### WORK REQUEST:
Repeat exactly the lines below that lie between the line with "vs Better Stack" and the line with "AppSignal is built by a small, dedicated team", counting both of those lines as part of the answer.

(Dataset entries)

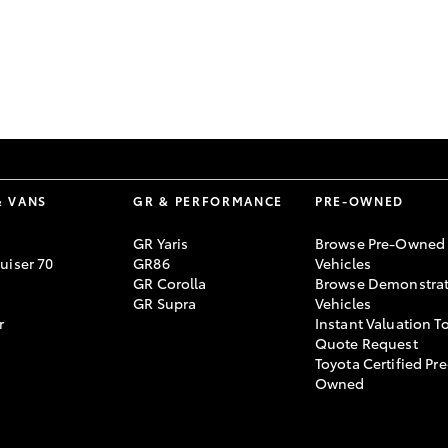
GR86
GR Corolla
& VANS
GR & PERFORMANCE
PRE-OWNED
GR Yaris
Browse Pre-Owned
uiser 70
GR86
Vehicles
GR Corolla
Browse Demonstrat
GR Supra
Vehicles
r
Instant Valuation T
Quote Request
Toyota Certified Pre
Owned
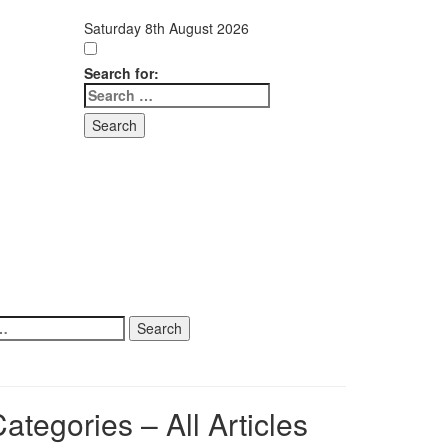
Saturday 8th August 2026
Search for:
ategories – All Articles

...

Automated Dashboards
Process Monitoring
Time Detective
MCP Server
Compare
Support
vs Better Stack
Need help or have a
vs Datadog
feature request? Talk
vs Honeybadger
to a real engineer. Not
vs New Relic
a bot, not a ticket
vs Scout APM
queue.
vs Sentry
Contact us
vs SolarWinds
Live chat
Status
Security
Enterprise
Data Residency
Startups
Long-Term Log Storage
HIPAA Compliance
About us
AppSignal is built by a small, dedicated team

### EXERCISE RESULT:
vs Better Stack
Need help or have a
vs Datadog
feature request? Talk
vs Honeybadger
to a real engineer. Not
vs New Relic
a bot, not a ticket
vs Scout APM
queue.
vs Sentry
Contact us
vs SolarWinds
Live chat
Status
Security
Enterprise
Data Residency
Startups
Long-Term Log Storage
HIPAA Compliance
About us
AppSignal is built by a small, dedicated team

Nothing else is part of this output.